In this post, we will discuss how to monitor the network performance of your workloads running in Amazon EKS clusters using new advanced network observability features which are a part of Container Network Observability in EKS. This includes capturing network performance metrics and exporting them to AWS Managed Open-Source services such as Amazon Managed Service for Prometheus, Amazon Managed Grafana, etc. You can leverage the same approach to integrate with third-party observability solutions such as Datadog, New Relic, etc., or self-managed open-source tools like Prometheus.

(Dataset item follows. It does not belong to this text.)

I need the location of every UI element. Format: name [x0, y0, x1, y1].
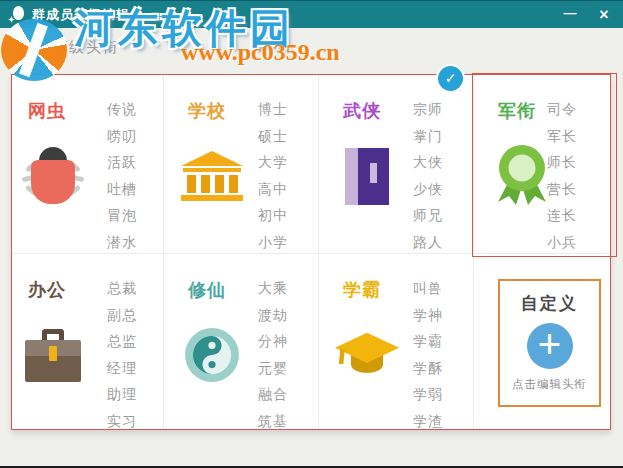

Amazon EKS introduced new advanced network observability features that give you the ability to dynamically visualize and quickly understand the landscape, performance and security of the network environment of your Kubernetes clusters. At a cluster level, it provides you with a Service Map that depicts end-to-end visibility of network traffic flows for workloads in the cluster (east ↔ west traffic). Alongside this, you can access Network Flow Analysis which provide more granular information around application network activity and the network security posture for your workloads. Additionally, you can export Kubernetes-enriched network performance metrics from all your EKS clusters to be analyzed in your preferred monitoring solution or SIEM. Network monitoring in EKS is powered by Network Flow Monitor. To enable network monitoring in EKS, visit the get started guide.

Architecture diagram

Network Flow Monitor provides both system and flow level network performance metrics. System level metrics include ingress and egress packet count / flow count / bytes, and bandwidth, PPS allowance exceeded metrics. For a complete list of metrics, refer to Amazon EKS documentation. The Network Flow Monitor addon runs a daemon pod on every node and enriches the system level metrics with Kubernetes pod metadata and makes them available in open metrics format, so that you can use any compatible agent to scrape these metrics and export to your observability platform.

In addition, Network Flow Monitor captures network flow data along with flow level metrics: retransmissions – RT, retransmission timeouts – RTO, and data transferred (in bytes). This data is processed by Network Flow Monitor and visualized in the EKS console to surface traffic in your cluster environment, and how it’s performing based on these flow level metrics. The following diagram depicts a high-level workflow in which both types of metrics (system and flow level) can be leveraged to gain more operational intelligence.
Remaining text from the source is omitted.